TASK: Filter the entries for the word "трубы". Copy each line in which it occurs.

Saved entries:

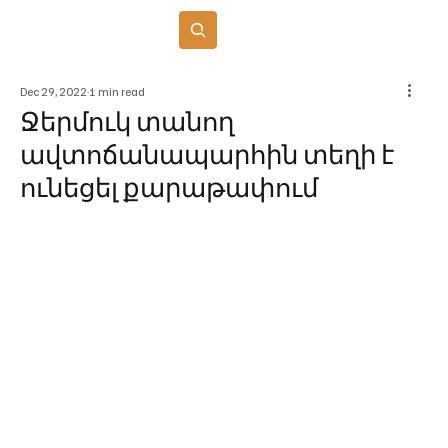
Բաժանորդագրվել
Dec 29, 2022
1 min read
Ջերմուկ տանող
ավտոճանապարհին տեղի է
ունեցել քարաթափում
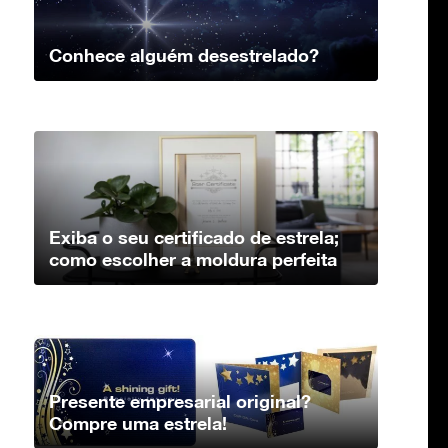
Conhece alguém desestrelado?
Exiba o seu certificado de estrela;
como escolher a moldura perfeita
Presente empresarial original?
Compre uma estrela!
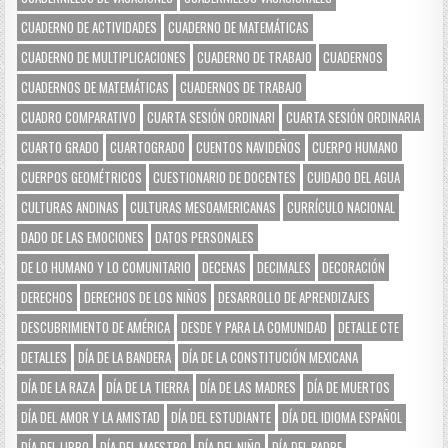
CUADERNO DE ACTIVIDADES
CUADERNO DE MATEMÁTICAS
CUADERNO DE MULTIPLICACIONES
CUADERNO DE TRABAJO
CUADERNOS
CUADERNOS DE MATEMÁTICAS
CUADERNOS DE TRABAJO
CUADRO COMPARATIVO
CUARTA SESIÓN ORDINARI
CUARTA SESIÓN ORDINARIA
CUARTO GRADO
CUARTOGRADO
CUENTOS NAVIDEÑOS
CUERPO HUMANO
CUERPOS GEOMÉTRICOS
CUESTIONARIO DE DOCENTES
CUIDADO DEL AGUA
CULTURAS ANDINAS
CULTURAS MESOAMERICANAS
CURRÍCULO NACIONAL
DADO DE LAS EMOCIONES
DATOS PERSONALES
DE LO HUMANO Y LO COMUNITARIO
DECENAS
DECIMALES
DECORACIÓN
DERECHOS
DERECHOS DE LOS NIÑOS
DESARROLLO DE APRENDIZAJES
DESCUBRIMIENTO DE AMÉRICA
DESDE Y PARA LA COMUNIDAD
DETALLE CTE
DETALLES
DÍA DE LA BANDERA
DÍA DE LA CONSTITUCIÓN MEXICANA
DÍA DE LA RAZA
DÍA DE LA TIERRA
DÍA DE LAS MADRES
DÍA DE MUERTOS
DÍA DEL AMOR Y LA AMISTAD
DÍA DEL ESTUDIANTE
DÍA DEL IDIOMA ESPAÑOL
DÍA DEL LIBRO
DÍA DEL MAESTRO
DÍA DEL NIÑO
DÍA DEL PADRE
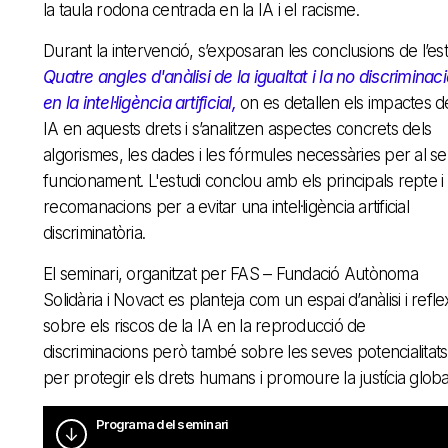
la taula rodona centrada en la IA i el racisme.
Durant la intervenció, s’exposaran les conclusions de l’est
Quatre angles d'anàlisi de la igualtat i la no discriminac
en la intel·ligència artificial,
on es detallen els impactes d
IA en aquests drets i s’analitzen aspectes concrets dels
algorismes, les dades i les fórmules necessàries per al s
funcionament. L'estudi conclou amb els principals repte i
recomanacions per a evitar una intel·ligència artificial
discriminatòria.
El seminari, organitzat per FAS – Fundació Autònoma
Solidària i Novact es planteja com un espai d’anàlisi i refle
sobre els riscos de la IA en la reproducció de
discriminacions però també sobre les seves potencialitats
per protegir els drets humans i promoure la justícia globa
Programa del seminari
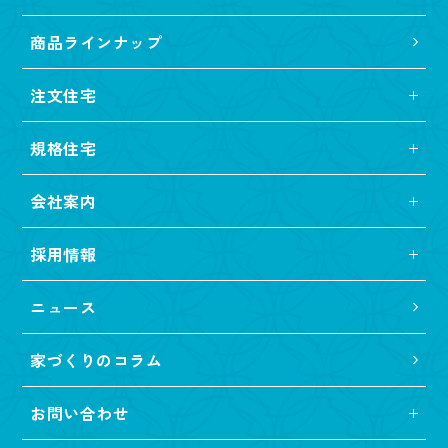
商品ラインナップ
注文住宅
規格住宅
会社案内
採用情報
ニュース
家づくりのコラム
お問い合わせ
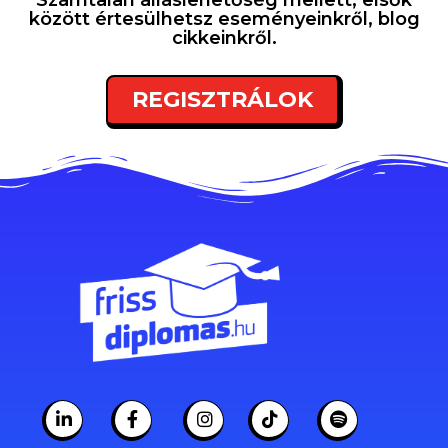
Számtalan álláslehetőség mellett, elsők
között értesülhetsz eseményeinkről, blog
cikkeinkről.
REGISZTRÁLOK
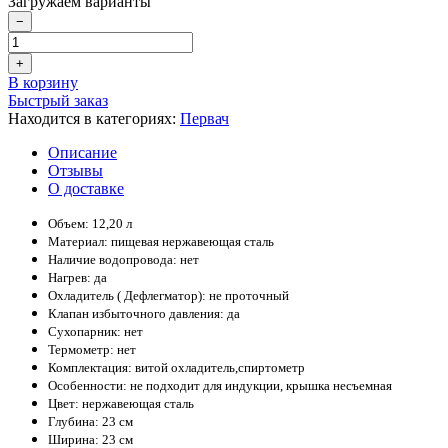
Загружаем варианты
−
+
В корзину
Быстрый заказ
Находится в категориях:
Первач
Описание
Отзывы
О доставке
Объем: 12,20 л
Материал: пищевая нержавеющая сталь
Наличие водопровода: нет
Нагрев: да
Охладитель ( Дефлегматор): не проточный
Клапан избыточного давления: да
Сухопарник: нет
Термометр: нет
Комплектация: витой охладитель,спиртометр
Особенности: не подходит для индукции, крышка несъемная
Цвет: нержавеющая сталь
Глубина: 23 см
Ширина: 23 см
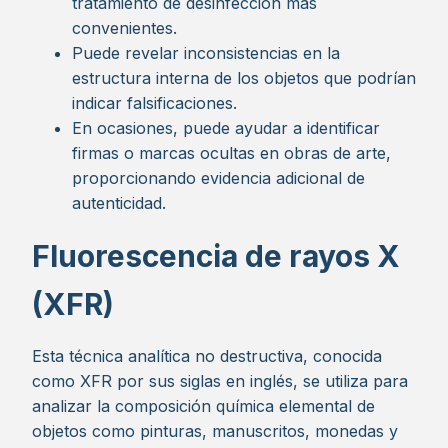
tratamiento de desinfección más
convenientes.
Puede revelar inconsistencias en la
estructura interna de los objetos que podrían
indicar falsificaciones.
En ocasiones, puede ayudar a identificar
firmas o marcas ocultas en obras de arte,
proporcionando evidencia adicional de
autenticidad.
Fluorescencia de rayos X
(XFR)
Esta técnica analítica no destructiva, conocida
como XFR por sus siglas en inglés, se utiliza para
analizar la composición química elemental de
objetos como pinturas, manuscritos, monedas y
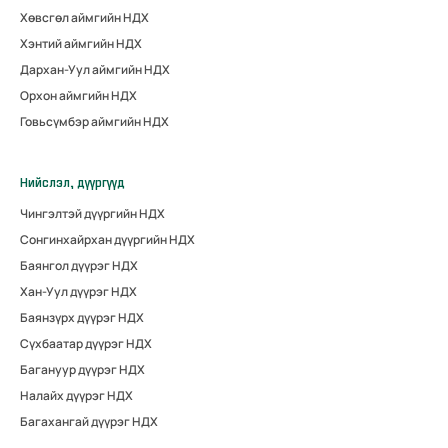
Хөвсгөл аймгийн НДХ
Хэнтий аймгийн НДХ
Дархан-Уул аймгийн НДХ
Орхон аймгийн НДХ
Говьсүмбэр аймгийн НДХ
Нийслэл, дүүргүүд
Чингэлтэй дүүргийн НДХ
Сонгинхайрхан дүүргийн НДХ
Баянгол дүүрэг НДХ
Хан-Уул дүүрэг НДХ
Баянзүрх дүүрэг НДХ
Сүхбаатар дүүрэг НДХ
Багануур дүүрэг НДХ
Налайх дүүрэг НДХ
Багахангай дүүрэг НДХ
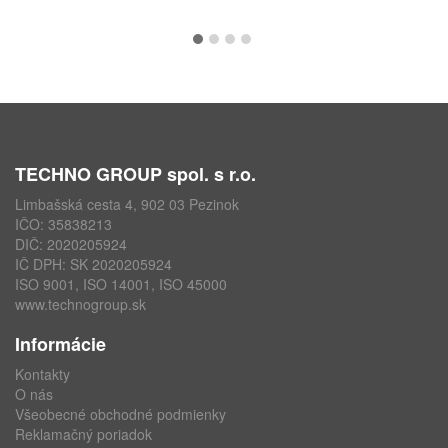
TECHNO GROUP spol. s r.o.
Limbašská cesta 4, 902 03 Pezinok
IČO: 35838213
DIČ: 2020205924
IČ DPH: SK 2020205924
ISO 9001, ISO 14001, ISO 45000
www.technogroup.sk
Informácie
Kontakty
O nás
Všeobecné obchodné podmienky
Reklamačný poriadok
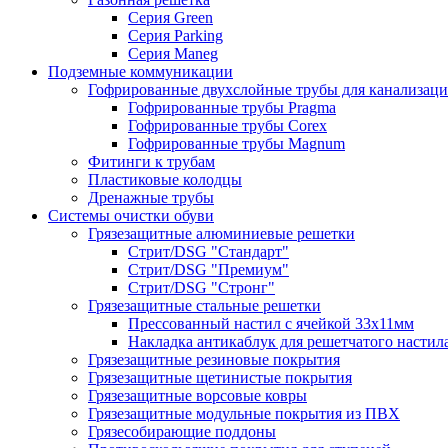
Серия Green
Серия Parking
Серия Maneg
Подземные коммуникации
Гофрированные двухслойные трубы для канализац
Гофрированные трубы Pragma
Гофрированные трубы Corex
Гофрированные трубы Magnum
Фитинги к трубам
Пластиковые колодцы
Дренажные трубы
Системы очистки обуви
Грязезащитные алюминиевые решетки
Стрит/DSG "Стандарт"
Стрит/DSG "Премиум"
Стрит/DSG "Стронг"
Грязезащитные стальные решетки
Прессованный настил с ячейкой 33х11мм
Накладка антикаблук для решетчатого настил
Грязезащитные резиновые покрытия
Грязезащитные щетинистые покрытия
Грязезащитные ворсовые ковры
Грязезащитные модульные покрытия из ПВХ
Грязесобирающие поддоны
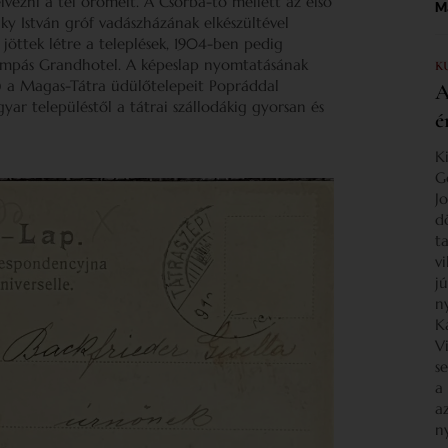
élvezni a tél örömeit. A Csorba-tó mellett az első
Ma
ky István gróf vadászházának elkészültével
jöttek létre a teleplések, 1904-ben pedig
ompás Grandhotel. A képeslap nyomtatásának
K
r) a Magas-Tátra üdülőtelepeit Popráddal
A
yar településtől a tátrai szállodákig gyorsan és
é
K
G
J
d
ta
v
j
n
K
V
s
a
a
n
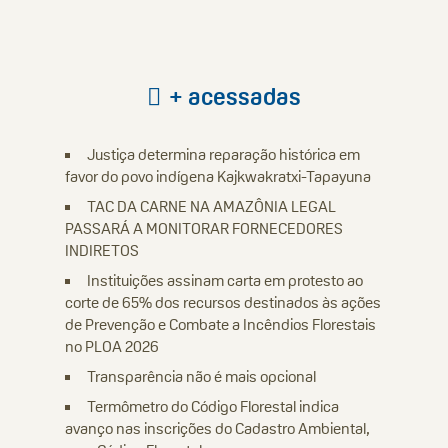
+ acessadas
Justiça determina reparação histórica em
favor do povo indígena Kajkwakratxi-Tapayuna
TAC DA CARNE NA AMAZÔNIA LEGAL
PASSARÁ A MONITORAR FORNECEDORES
INDIRETOS
Instituições assinam carta em protesto ao
corte de 65% dos recursos destinados às ações
de Prevenção e Combate a Incêndios Florestais
no PLOA 2026
Transparência não é mais opcional
Termômetro do Código Florestal indica
avanço nas inscrições do Cadastro Ambiental,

THE COMPLETED TASK:
Гофрированные двухслойные трубы для канализац
Гофрированные трубы Pragma
Гофрированные трубы Corex
Гофрированные трубы Magnum
Дренажные трубы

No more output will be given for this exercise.